Jumat, 14 Juni 2013

Ngomongin Tuhan sama dengan ngomongin yang ga Jelas?





Witgenstein dan Moore bilang bahwa sebuah persoalan dikatakan berguna jika yang di omongkan itu jelas, jelas mana “barangnya” dan mana orangnya . Kata mereka, sebuah pernyataan akan berarti ( ada artinya ) jika kata-kata yang digunakan untuk membuat pernyataan itu mempunyai reference, artinya lebih kurang adalah jika kita mengatakan “Tikus masuk got”, maka kita harus bisa mengidentifikasinya secara emphiris, “mana barangnya”??.
Mana yang disebut dengan “Tikus” dan apa yang disebut dengan “got”.
Artinya kira-kiranya begini, kata “tikus” adalah untuk menyebut benda yang ini. Kata “got” adalah untuk benda yang itu.  Harus gitu, harus jelas mana “barangnya”. Kalau tidak begitu maka semuanya hanya akan menjadi omongan sia-sia saja, apalagi kalau yang diomongin itu sudah nyangkut-nyangkut masalah yang rumit.
Masak ada orang yang bilang eksistensi itu artinya adalah ini dan yang lain mengatakan artinya adalah itu. Ada yang bilang horizon itu artinya begini dan ada yang bilang artinya adalah begitu.
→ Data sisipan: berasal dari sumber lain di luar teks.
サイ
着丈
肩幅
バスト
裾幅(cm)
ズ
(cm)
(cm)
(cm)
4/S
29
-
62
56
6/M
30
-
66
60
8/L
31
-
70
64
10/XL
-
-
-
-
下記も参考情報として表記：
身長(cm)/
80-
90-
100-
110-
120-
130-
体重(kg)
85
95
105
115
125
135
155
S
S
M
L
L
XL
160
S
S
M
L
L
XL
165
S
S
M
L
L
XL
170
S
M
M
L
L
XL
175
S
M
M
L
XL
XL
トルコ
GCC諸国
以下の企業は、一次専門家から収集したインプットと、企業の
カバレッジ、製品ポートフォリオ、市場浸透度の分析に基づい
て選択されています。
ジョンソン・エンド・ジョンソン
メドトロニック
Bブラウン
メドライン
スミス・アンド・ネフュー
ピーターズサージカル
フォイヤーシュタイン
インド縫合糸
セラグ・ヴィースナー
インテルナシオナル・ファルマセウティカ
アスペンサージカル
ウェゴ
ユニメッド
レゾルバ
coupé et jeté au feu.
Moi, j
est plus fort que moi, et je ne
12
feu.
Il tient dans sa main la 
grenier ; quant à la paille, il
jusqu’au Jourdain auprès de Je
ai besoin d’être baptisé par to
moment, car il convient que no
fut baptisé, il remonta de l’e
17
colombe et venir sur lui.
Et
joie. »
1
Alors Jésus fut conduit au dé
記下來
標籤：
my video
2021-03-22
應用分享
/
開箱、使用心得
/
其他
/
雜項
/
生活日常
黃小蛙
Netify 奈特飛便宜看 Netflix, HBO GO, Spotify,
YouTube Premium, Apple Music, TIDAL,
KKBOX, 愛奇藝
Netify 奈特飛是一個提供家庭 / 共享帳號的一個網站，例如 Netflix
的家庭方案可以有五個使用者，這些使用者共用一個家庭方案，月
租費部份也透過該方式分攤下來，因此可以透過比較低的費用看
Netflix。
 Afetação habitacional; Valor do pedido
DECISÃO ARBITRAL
Kalau urusan dipasar loak sih mungkin tidak menjadi persoalan tetapi kalau sudah menjadi urusan ilmiah, apalagi urusan yang penting-penting maka hal seperrti ini tidak bisa di tolerir dan tidak bisa dikatakan ilmiah. Harusnya tidak perlu ada perbedaan pengertian antara sebuah “proper name” dengan benda realnya.
Kalau saya di Italia mengatakan kucing, maka arti kucing harusnya sama saja dengan di Prancis, Indonesia dan disemua negara bahwa yang disebut dengan kucing itu bendanya adalah yang ini, titik. Ga ada tafsir yang lain-lain lagi.
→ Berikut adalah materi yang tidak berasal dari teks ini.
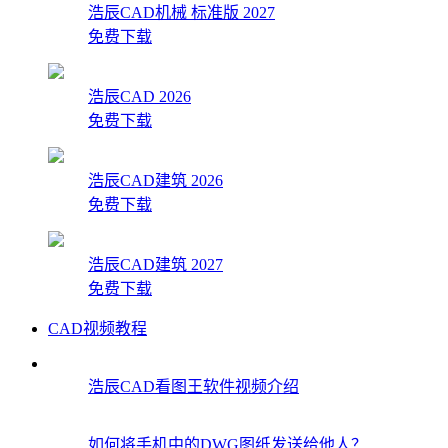
浩辰CAD机械 标准版 2027
免费下载
浩辰CAD 2026
免费下载
浩辰CAD建筑 2026
免费下载
浩辰CAD建筑 2027
免费下载
CAD视频教程
浩辰CAD看图王软件视频介绍
如何将手机中的DWG图纸发送给他人？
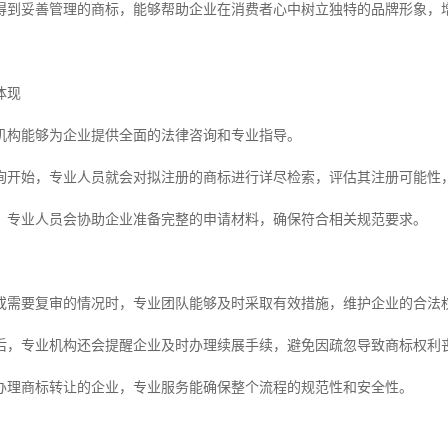
得到妥善管理的商标，能够帮助企业在消费者心中树立独特的品牌形象，
体现
机构能够为企业提供全面的法律咨询和专业指导。
询开始，专业人员就会对拟注册的商标进行详尽检索，评估其注册可能性
，专业人员会协助企业准备完整的申请材料，确保符合相关规范要求。
或需要复审的情况时，专业团队能够及时采取有效措施，维护企业的合法
后，专业机构还会提醒企业及时办理续展手续，避免因疏忽导致商标权利
办理商标转让的企业，专业服务能确保整个流程的规范性和安全性。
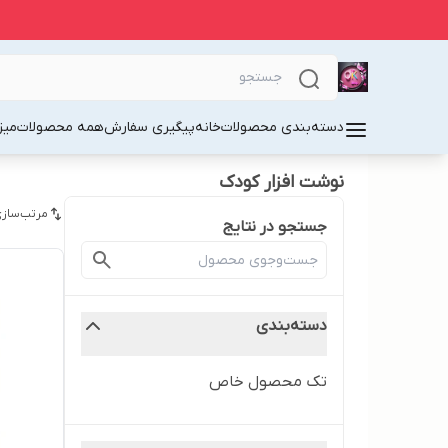
دسته‌بندی محصولات
خانه
پیگیری سفارش
همه محصولات
میز
نوشت افزار کودک
مرتب‌سازی
جستجو در نتایج
دسته‌بندی
تک محصول خاص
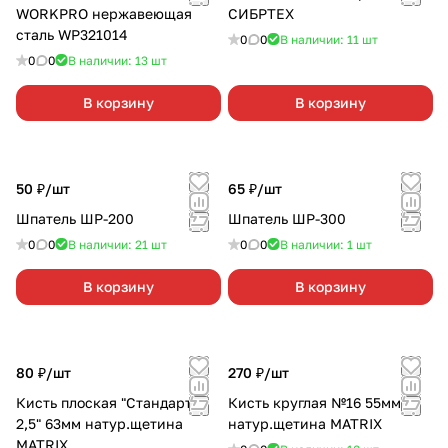
WORKPRO нержавеющая
СИБРТЕХ
сталь WP321014
0
0
В наличии: 11
шт
0
0
В наличии: 13
шт
В корзину
В корзину
50 ₽/
шт
65 ₽/
шт
Шпатель ШР-200
Шпатель ШР-300
0
0
В наличии: 21
шт
0
0
В наличии: 1
шт
В корзину
В корзину
80 ₽/
шт
270 ₽/
шт
Кисть плоская "Стандарт"
Кисть круглая №16 55мм
2,5" 63мм натур.щетина
натур.щетина MATRIX
MATRIX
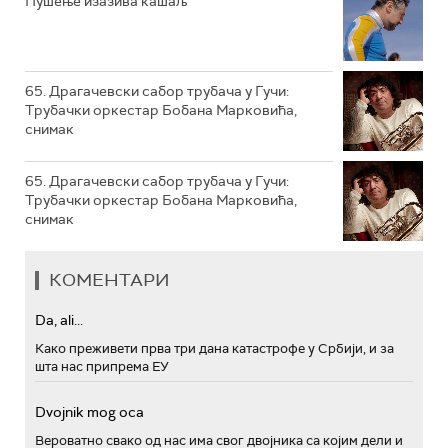
Пушење изазива кашаљ
РТС ПОЛЕТАРАЦ
65. Драгачевски сабор трубача у Гучи:
Трубачки оркестар Бобана Марковића,
снимак
65. Драгачевски сабор трубача у Гучи:
Трубачки оркестар Бобана Марковића,
снимак
КОМЕНТАРИ
Da, ali...
Како преживети прва три дана катастрофе у Србији, и за
шта нас припрема ЕУ
Dvojnik mog oca
Вероватно свако од нас има свог двојника са којим дели и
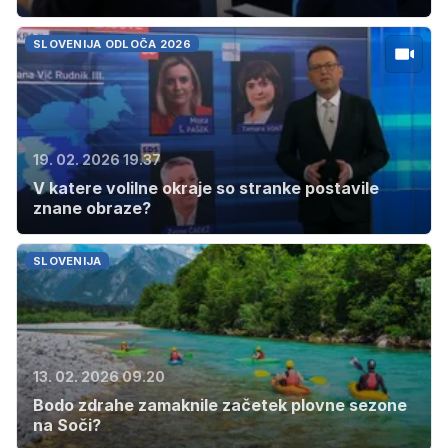
SLOVENIJA ODLOČA 2026
19. 02. 2026 19.37
V katere volilne okraje so stranke postavile
znane obraze?
SLOVENIJA
13. 02. 2026 09.20
Bodo zdrahe zamaknile začetek plovne sezone
na Soči?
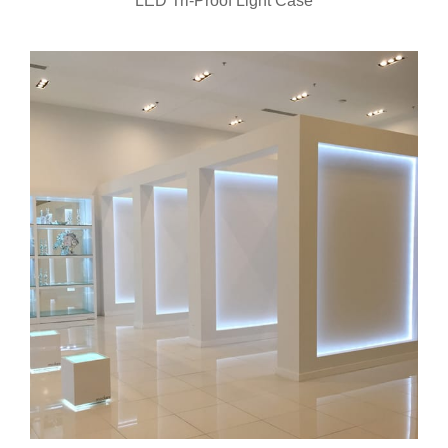
LED Tri-Proof Light Case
Karena itu, kata Witgenstein dan Moore lagi, kita harus bikin bahasa yang lebih canggih, yang mampu untuk memecahkan persoalan multi tafir itu, kita harus membuat apa yang disebut dengan “perpect language”. Caranya? Caranya adalah dengan membuat referensi real semua kalimat.  Kalau saya katakan mobil, maka refensi tentang mobil itu adalah yang itu, barangnya yang itu. Kalau saya katakan “sepeda” maka barangnya adalah yang ini. Ini barangnya dan barangnya memang ada. Ada secara real…
Lha? lantas bagaimana kalau barangnya ga ada? misalnya angin? atmosfir dan lain-lain? masak “barang” seperti itu ga ada?
Bukan begitu kata Witgenstein, “barang-barang” seperti itu tetap dianggap ada, yang saya maksud “real refence” adalah semua hal yang mau kita sebut itu haruslah bisa tersentuh dengan indra. Jadi kalau kita mengatakan “angin” maka barangnya adalah yang ini, tapi kalau kita sebut “udara” maka barangnya adalah yang itu, selanjutnya kalau kita mau menyebut “gas” maka yang disana itu dan kalau kita mau menyebut “nafas” adalah yang dihidung saya ini dan seterusnya…
Kalau kita simak teorinya Pak Witgenstein ini dan kita teruskan, bagaimana ya caranya dia untuk membuat refensi untuk kata-kata yang berhubungan dengan :
Tuhan (subject of theology),
Existensi (subject of metaphisics),
Kebaikan, Keburukan dan lain2 (subject of ethics)
Karena Tuhan, Eksistensi, Kebaikan, Keburukan dan lain itu “barangnya” ga ada, maka bisa disimpulkan bahwa menurut Pak Witgenstein bahwa ngomongin tentang Teologi, metafisik dan etik sama saja tidak berguna?
Ada yang punya pendapat ?
Bagaimana kita membuat dan proper name untuk kata “terimakasih” jika barang yang bernama “terimakasih” itu ga ada di toko atau di alam nyata?.

Bagaimana kita membaut proper name untuk  Tuhan jika “barang” yang bernama Tuhan itu tidak ada di toko dan dialam nyata yang bisa tersentuh indra?